Benim için küçük ama tahta parkeler için büyük iki adım attım. Köşedeki
tekli koltuğa oturdum. Ellerimi başımın arasına alırken göz göze geldik. Kafamı
yavaşça eğip selam verdim. Teni kavrulmuş kahve renginde,koyu, beli incecikti,
saçları sert, kuru, yapısız, gözleri kocaman yemyeşil, bakışları ise bomboştu. Onunla
aynı hizada olabilmek için hafifçe eğildim. Sonrasında bi kaç kelâm ettim. Ben anlattıkça o dinledi. Sesim duvara vurdukça o sessiz
kaldı.
Müsaade isteyip mutfağa geçtim teniyle aynı renkte olan kahveyi fincana
koydum, suyu ısıtmaya başladım. Isınan suyu bardağa ekledim, şekersiz ve
karanlık kahveleri fincandaki dünyalarından çıkarıp kendi dünyamıza ekledim. Kendi
kahvemi almadan önce ona kahvesini uzattım. “teşekkür etmedi.” Fincanı sapından
kavrayıp zift görünümünden memnun kahveyi yudumladım.

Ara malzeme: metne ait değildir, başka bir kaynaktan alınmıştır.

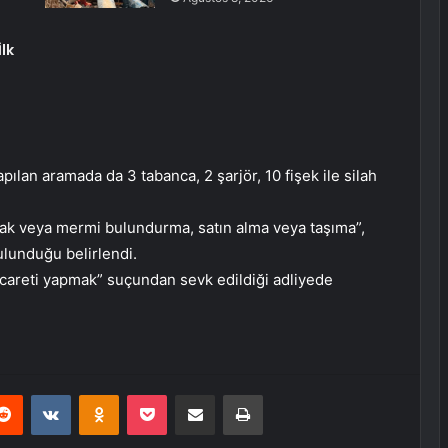
lk
pılan aramada da 3 tabanca, 2 şarjör, 10 fişek ile silah
çak veya mermi bulundurma, satın alma veya taşıma”,
ulunduğu belirlendi.
icareti yapmak” suçundan sevk edildiği adliyede
erest
Reddit
VKontakte
Odnoklassniki
Pocket
E-Posta ile paylaş
Yazdır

-“Şiir okumayı sever o” dedim.
-“Peki ya sen, sende sever misin?”
Suskunluğunu bozmadı..
-“Biliyorum sende benim kadar yalnızsın, o gelince seni yine yalnız
bırakırım diye korkuyorsun” dedim.
Kulağına eğildim:
-“Merak etme o asla gelmeyecek” dedim.
-“Zaten hiç uğramadı buraya.”
Hala sessizdi o, adını bile bilmiyordum oysa; kahvesinden bir yudum
dahi almadı.
-“Çok mu sert?” dedim.
Cevaplamadı. Sonra göz kapakları hareketsizmiş gibi geldi bana, sanki
bir boşluktaydı. O sustu bense saatlerce “o”na “o”nu anlattım. Hiç vazgeçmeyecek
misin onu anlatmaktan demesini bekledim, demedi. Çünkü biliyordu
vazgeçmeyeceğimi.
-“Kahven soğudu” dedim.
Sonra kendi boşalan fincanıma daldım…
Adını hala bilmiyordum, oysa ki ona bir ad vermiştim yıllar önce. Soğuyan
kahveyi almak için yaklaştım boşalan kahve fincanı gibi bomboştu ev. Ve artık
tekli koltuk istemiyor gibiydi beni. Teni kavrulmuş kahve renginde, yeşil gözlü
“biblo”ya döndüm:
-“Bundan sonra senin adın ‘yalnızlık’ “ dedim.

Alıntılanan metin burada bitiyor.